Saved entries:
• • • •

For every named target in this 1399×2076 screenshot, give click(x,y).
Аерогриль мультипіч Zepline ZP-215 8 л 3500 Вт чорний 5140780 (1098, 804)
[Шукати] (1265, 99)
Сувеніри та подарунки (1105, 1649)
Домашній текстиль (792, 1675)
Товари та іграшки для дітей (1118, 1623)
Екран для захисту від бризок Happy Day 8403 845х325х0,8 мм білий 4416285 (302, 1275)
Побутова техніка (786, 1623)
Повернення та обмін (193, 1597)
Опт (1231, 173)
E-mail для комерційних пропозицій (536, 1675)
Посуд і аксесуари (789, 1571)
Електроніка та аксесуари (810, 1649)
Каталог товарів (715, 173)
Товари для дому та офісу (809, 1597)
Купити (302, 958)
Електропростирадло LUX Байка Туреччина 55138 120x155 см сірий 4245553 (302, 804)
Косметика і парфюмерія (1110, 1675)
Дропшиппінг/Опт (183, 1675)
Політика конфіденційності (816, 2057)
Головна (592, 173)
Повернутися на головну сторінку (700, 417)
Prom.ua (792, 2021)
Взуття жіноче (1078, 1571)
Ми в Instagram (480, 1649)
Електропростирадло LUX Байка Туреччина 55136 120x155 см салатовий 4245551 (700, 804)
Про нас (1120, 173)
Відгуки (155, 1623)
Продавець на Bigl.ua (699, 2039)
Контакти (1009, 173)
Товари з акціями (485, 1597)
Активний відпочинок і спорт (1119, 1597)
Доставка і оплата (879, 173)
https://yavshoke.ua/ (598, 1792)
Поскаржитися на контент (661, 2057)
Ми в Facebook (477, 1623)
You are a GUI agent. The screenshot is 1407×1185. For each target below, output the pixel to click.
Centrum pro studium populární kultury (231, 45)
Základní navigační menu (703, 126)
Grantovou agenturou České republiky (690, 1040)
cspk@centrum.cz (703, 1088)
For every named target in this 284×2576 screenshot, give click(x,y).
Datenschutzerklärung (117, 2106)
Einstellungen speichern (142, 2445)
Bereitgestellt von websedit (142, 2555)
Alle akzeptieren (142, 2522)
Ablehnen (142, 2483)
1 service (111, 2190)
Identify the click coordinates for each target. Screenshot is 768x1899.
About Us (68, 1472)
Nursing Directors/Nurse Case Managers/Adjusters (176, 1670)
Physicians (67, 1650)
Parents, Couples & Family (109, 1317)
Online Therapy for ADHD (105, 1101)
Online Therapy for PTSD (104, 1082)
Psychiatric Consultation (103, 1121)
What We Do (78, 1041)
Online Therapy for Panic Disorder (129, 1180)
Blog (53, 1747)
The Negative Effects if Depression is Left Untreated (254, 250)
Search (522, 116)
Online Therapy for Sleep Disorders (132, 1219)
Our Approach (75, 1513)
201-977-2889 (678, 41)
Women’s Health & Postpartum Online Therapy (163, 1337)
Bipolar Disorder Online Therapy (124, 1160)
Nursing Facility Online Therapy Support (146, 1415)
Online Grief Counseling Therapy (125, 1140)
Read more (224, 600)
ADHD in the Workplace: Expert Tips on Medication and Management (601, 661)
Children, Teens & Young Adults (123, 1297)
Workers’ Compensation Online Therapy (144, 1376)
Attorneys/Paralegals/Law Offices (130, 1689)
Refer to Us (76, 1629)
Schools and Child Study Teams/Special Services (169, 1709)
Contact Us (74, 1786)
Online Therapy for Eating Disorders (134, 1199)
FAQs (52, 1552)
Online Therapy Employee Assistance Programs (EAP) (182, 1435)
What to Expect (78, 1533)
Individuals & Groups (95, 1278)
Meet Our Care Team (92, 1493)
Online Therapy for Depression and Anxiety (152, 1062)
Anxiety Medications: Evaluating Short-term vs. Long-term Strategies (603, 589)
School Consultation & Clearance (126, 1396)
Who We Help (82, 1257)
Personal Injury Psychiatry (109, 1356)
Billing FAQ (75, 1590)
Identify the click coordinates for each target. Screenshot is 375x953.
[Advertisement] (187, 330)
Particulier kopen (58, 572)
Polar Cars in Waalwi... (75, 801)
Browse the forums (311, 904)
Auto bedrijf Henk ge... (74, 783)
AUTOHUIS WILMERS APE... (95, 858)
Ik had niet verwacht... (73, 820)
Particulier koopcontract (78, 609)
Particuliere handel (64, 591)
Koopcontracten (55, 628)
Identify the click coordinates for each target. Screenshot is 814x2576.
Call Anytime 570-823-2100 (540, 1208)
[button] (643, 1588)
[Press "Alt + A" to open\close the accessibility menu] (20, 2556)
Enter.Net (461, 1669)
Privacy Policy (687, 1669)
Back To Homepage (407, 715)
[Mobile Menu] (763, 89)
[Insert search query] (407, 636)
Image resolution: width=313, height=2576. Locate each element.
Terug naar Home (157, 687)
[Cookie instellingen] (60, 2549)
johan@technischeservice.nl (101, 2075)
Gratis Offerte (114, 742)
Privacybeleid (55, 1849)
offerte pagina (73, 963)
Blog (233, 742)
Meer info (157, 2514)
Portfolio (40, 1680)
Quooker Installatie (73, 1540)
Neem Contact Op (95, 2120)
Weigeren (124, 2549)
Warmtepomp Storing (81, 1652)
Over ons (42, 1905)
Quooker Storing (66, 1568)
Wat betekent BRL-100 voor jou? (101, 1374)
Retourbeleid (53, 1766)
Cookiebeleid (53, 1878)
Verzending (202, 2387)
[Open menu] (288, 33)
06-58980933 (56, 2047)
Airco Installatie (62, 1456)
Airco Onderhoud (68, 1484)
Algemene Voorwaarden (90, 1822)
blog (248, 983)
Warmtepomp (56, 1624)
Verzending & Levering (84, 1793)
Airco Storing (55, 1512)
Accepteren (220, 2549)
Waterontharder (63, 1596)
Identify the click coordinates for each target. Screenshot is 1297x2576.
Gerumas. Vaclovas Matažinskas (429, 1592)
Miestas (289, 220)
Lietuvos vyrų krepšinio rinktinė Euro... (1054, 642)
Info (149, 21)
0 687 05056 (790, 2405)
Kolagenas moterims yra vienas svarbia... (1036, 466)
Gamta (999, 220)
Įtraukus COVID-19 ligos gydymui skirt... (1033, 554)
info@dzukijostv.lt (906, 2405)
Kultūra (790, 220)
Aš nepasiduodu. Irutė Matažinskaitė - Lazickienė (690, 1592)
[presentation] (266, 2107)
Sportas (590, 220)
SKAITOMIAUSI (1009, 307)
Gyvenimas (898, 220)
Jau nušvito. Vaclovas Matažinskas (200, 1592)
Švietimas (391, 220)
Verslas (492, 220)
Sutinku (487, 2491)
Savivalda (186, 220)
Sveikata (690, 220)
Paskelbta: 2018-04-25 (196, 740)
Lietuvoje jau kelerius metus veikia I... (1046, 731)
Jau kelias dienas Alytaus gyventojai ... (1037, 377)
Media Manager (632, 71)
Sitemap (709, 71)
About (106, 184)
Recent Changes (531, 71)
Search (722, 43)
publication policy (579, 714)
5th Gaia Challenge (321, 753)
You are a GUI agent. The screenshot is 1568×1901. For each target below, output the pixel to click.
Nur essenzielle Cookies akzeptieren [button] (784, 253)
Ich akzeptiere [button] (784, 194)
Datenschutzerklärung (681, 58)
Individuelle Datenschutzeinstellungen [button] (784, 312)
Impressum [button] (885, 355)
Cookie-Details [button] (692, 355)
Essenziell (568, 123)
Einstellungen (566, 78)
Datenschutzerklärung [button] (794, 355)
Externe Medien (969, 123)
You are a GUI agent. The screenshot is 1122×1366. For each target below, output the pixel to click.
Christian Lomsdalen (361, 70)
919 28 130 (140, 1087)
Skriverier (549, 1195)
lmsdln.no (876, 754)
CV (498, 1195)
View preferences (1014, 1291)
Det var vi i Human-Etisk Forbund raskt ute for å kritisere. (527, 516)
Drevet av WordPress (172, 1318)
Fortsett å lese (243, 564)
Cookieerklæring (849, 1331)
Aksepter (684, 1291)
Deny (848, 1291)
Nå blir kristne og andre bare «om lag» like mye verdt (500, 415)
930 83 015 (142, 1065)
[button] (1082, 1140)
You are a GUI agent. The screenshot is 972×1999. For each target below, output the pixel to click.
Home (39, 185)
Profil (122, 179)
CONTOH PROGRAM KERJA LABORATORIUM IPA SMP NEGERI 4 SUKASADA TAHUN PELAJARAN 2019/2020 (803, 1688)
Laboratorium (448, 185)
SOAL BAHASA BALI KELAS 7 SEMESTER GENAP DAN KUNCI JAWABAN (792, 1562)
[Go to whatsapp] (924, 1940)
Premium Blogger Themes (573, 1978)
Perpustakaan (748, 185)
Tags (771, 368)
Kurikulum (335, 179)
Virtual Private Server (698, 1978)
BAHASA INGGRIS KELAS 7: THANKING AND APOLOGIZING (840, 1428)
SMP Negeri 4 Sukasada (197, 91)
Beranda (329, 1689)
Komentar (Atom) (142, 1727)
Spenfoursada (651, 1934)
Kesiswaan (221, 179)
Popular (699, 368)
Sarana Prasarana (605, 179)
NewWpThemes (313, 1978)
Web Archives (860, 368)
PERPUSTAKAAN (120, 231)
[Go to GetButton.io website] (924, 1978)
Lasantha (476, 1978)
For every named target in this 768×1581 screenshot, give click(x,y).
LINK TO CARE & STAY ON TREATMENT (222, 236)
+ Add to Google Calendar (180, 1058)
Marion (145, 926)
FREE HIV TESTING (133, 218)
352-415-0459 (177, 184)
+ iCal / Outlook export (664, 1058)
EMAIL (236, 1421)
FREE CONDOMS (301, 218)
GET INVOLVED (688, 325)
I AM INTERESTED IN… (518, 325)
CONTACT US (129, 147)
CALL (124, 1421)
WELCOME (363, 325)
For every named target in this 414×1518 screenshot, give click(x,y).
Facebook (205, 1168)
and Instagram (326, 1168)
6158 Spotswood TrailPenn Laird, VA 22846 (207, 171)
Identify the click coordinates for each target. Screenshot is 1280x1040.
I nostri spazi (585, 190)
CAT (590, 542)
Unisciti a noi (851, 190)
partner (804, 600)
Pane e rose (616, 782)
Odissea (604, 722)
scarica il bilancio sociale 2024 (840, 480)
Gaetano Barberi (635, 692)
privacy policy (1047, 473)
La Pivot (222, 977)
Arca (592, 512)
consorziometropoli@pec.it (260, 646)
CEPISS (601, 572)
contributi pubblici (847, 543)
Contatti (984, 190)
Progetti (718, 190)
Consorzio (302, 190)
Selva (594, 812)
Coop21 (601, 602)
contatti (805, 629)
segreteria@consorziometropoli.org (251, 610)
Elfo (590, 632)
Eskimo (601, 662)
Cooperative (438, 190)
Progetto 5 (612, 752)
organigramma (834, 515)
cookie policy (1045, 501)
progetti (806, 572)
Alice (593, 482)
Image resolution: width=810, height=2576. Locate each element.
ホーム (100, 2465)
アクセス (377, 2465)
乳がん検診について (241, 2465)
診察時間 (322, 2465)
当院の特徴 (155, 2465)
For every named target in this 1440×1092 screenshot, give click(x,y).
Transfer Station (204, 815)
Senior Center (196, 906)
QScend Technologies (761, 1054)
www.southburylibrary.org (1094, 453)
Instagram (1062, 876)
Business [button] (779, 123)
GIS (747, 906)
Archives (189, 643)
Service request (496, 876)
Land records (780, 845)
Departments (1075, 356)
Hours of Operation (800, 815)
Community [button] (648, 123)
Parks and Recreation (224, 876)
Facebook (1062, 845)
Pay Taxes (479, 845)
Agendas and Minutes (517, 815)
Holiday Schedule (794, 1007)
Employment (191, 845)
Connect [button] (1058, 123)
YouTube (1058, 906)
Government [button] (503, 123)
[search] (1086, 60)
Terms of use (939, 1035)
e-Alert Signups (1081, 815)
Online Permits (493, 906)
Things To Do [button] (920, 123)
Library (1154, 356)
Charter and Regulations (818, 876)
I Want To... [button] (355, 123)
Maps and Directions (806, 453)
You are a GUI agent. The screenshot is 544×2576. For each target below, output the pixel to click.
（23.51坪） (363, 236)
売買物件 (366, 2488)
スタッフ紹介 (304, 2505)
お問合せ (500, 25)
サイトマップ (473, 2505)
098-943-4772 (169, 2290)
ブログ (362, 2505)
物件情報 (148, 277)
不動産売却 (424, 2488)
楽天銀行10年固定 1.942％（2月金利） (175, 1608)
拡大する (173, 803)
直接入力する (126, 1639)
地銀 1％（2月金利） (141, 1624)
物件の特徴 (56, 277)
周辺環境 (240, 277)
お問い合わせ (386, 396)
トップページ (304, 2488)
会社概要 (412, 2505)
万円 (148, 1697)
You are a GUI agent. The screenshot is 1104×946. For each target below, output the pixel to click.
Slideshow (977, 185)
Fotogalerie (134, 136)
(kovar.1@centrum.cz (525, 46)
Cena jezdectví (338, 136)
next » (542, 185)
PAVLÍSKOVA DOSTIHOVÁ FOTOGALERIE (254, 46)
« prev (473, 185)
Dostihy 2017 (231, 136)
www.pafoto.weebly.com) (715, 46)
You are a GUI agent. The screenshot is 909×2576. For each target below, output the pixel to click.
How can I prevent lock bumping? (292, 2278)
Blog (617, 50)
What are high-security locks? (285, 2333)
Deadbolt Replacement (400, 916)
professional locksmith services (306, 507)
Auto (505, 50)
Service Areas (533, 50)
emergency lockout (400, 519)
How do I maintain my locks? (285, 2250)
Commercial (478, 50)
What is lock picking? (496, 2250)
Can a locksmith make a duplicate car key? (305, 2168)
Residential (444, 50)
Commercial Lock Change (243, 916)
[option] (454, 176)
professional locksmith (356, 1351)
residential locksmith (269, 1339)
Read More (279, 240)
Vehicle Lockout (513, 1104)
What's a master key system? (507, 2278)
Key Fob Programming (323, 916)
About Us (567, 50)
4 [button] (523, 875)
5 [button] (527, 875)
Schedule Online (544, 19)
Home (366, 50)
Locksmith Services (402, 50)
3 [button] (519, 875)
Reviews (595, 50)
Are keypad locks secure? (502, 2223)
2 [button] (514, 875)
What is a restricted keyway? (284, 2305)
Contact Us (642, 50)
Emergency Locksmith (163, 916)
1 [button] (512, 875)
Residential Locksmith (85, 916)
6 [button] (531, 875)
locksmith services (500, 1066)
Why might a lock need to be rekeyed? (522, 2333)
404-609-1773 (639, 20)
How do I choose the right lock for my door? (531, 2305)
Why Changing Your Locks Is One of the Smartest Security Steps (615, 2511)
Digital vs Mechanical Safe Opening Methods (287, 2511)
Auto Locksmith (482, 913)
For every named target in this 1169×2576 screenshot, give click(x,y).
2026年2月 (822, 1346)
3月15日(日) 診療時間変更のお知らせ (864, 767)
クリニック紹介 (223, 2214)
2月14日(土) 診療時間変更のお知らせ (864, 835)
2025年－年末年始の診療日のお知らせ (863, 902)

• • • •

• [The problem] Only the lines above starting with the one with "周辺環境 (240, 277)" and going through the one with "Blog (617, 50)" are to be copied, word for word and with both ends kept.

• [Written solution]
周辺環境 (240, 277)
お問い合わせ (386, 396)
トップページ (304, 2488)
会社概要 (412, 2505)
万円 (148, 1697)
You are a GUI agent. The screenshot is 1104×946. For each target below, output the pixel to click.
Slideshow (977, 185)
Fotogalerie (134, 136)
(kovar.1@centrum.cz (525, 46)
Cena jezdectví (338, 136)
next » (542, 185)
PAVLÍSKOVA DOSTIHOVÁ FOTOGALERIE (254, 46)
« prev (473, 185)
Dostihy 2017 (231, 136)
www.pafoto.weebly.com) (715, 46)
You are a GUI agent. The screenshot is 909×2576. For each target below, output the pixel to click.
How can I prevent lock bumping? (292, 2278)
Blog (617, 50)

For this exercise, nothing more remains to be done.